EXERCISE DESCRIPTION: Go through the data underneath and report how many lines hold the string "target", giving only the number.

-------- DATA --------

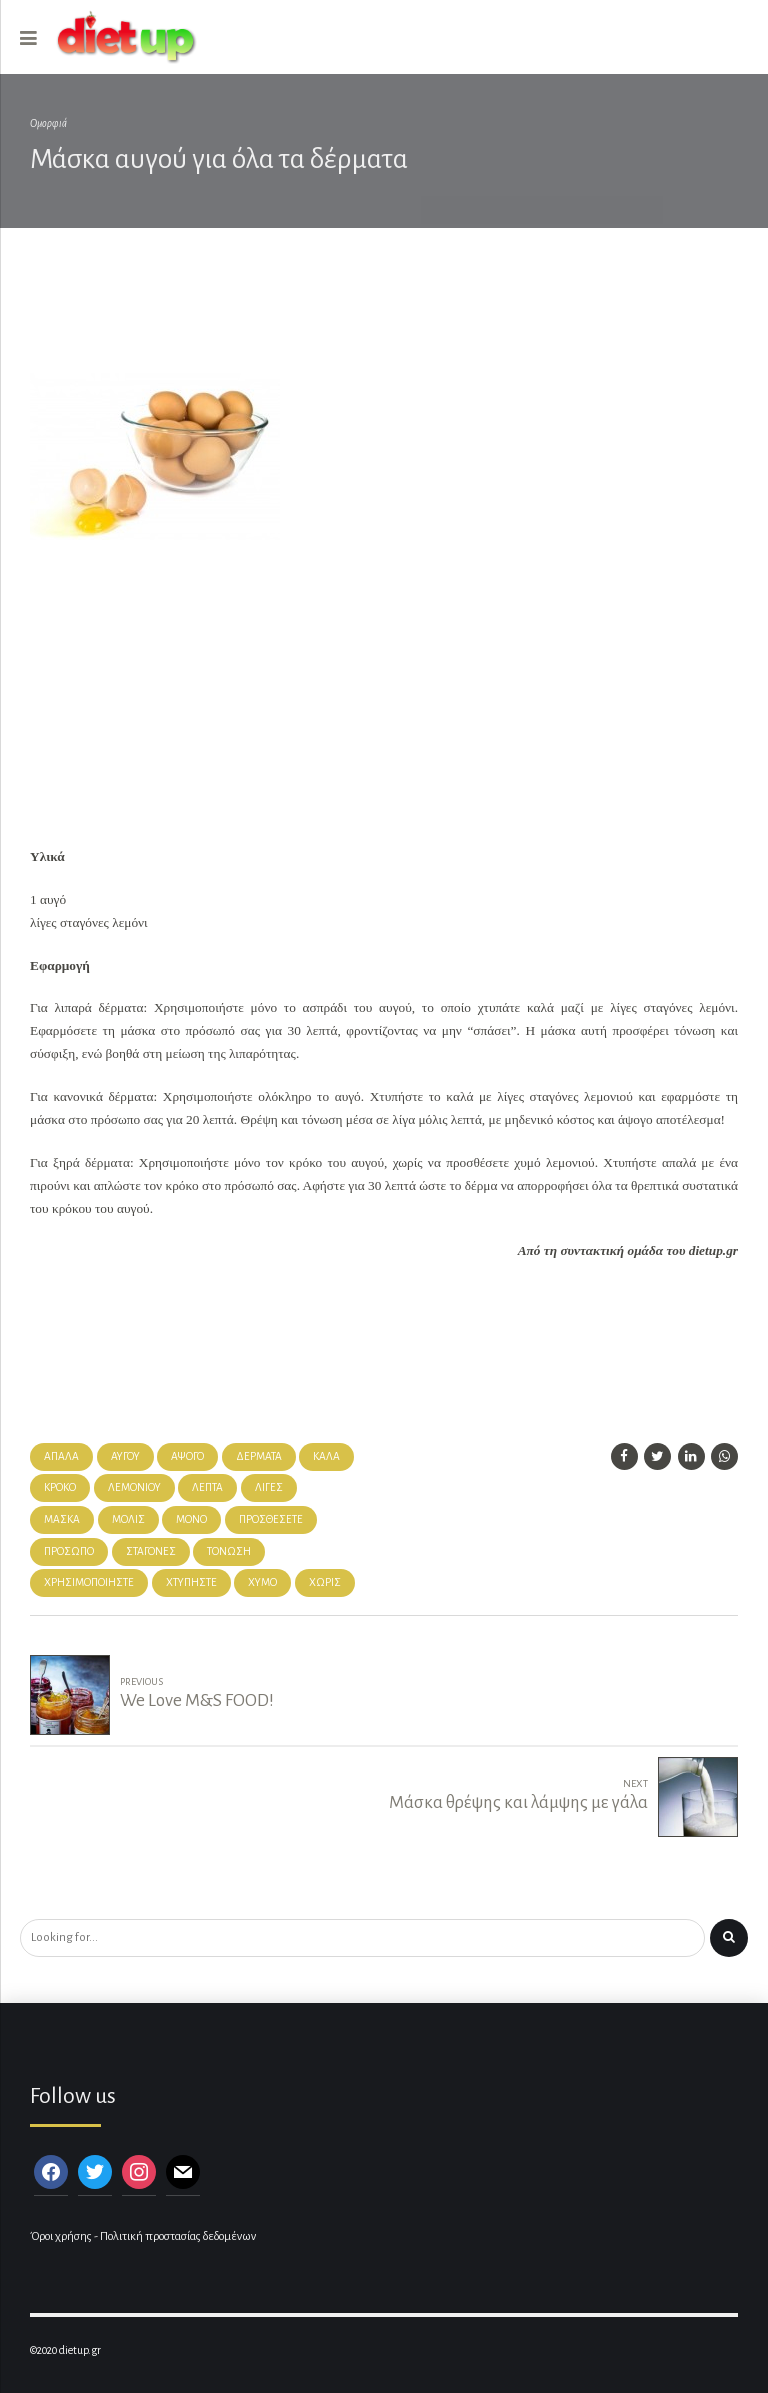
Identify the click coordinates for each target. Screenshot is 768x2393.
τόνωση (229, 1551)
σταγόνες (151, 1551)
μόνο (191, 1519)
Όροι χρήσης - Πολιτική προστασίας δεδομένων (143, 2236)
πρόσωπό (69, 1551)
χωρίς (325, 1582)
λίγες (269, 1487)
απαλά (61, 1456)
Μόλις (128, 1519)
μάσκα (62, 1519)
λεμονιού (134, 1487)
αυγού (125, 1456)
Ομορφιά (48, 123)
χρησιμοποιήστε (89, 1582)
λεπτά (207, 1487)
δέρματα (259, 1456)
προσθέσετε (271, 1519)
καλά (326, 1456)
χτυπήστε (191, 1582)
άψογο (187, 1456)
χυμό (262, 1582)
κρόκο (60, 1487)
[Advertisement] (364, 312)
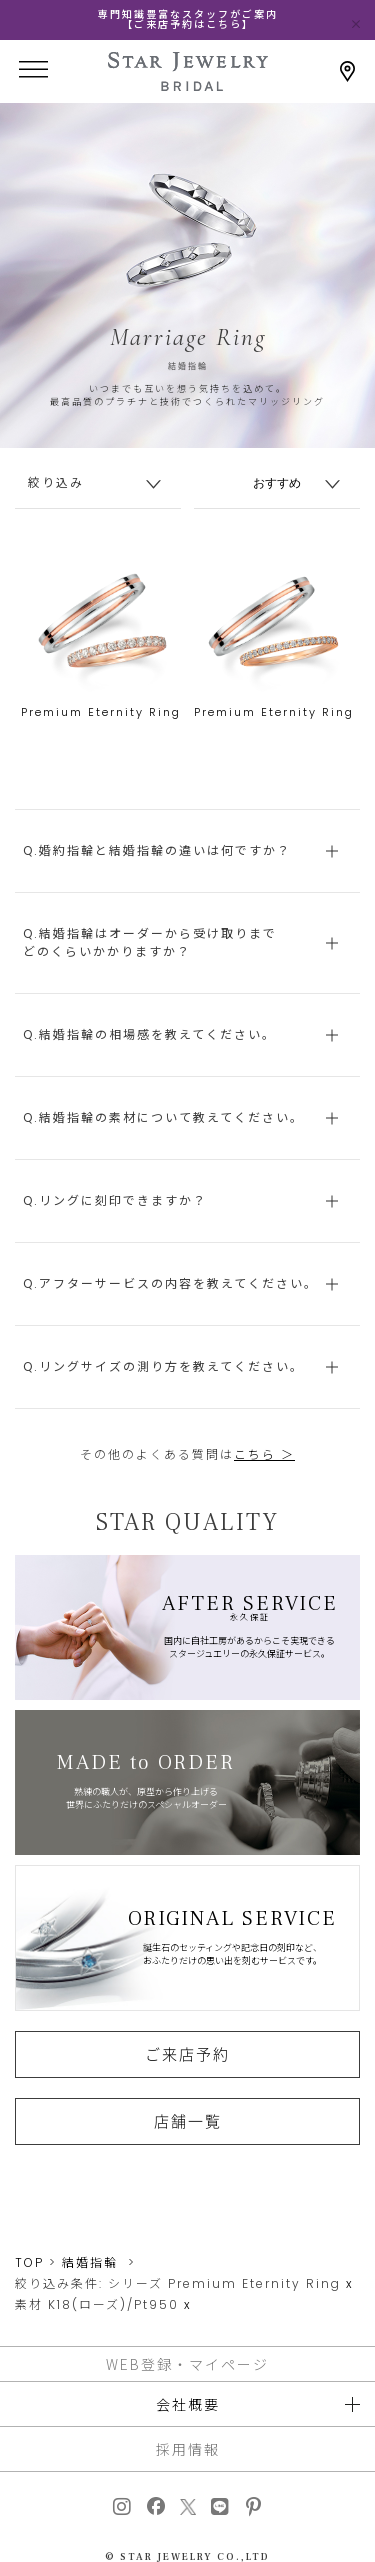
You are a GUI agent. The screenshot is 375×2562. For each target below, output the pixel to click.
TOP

--------

ANSWER SPACE: 2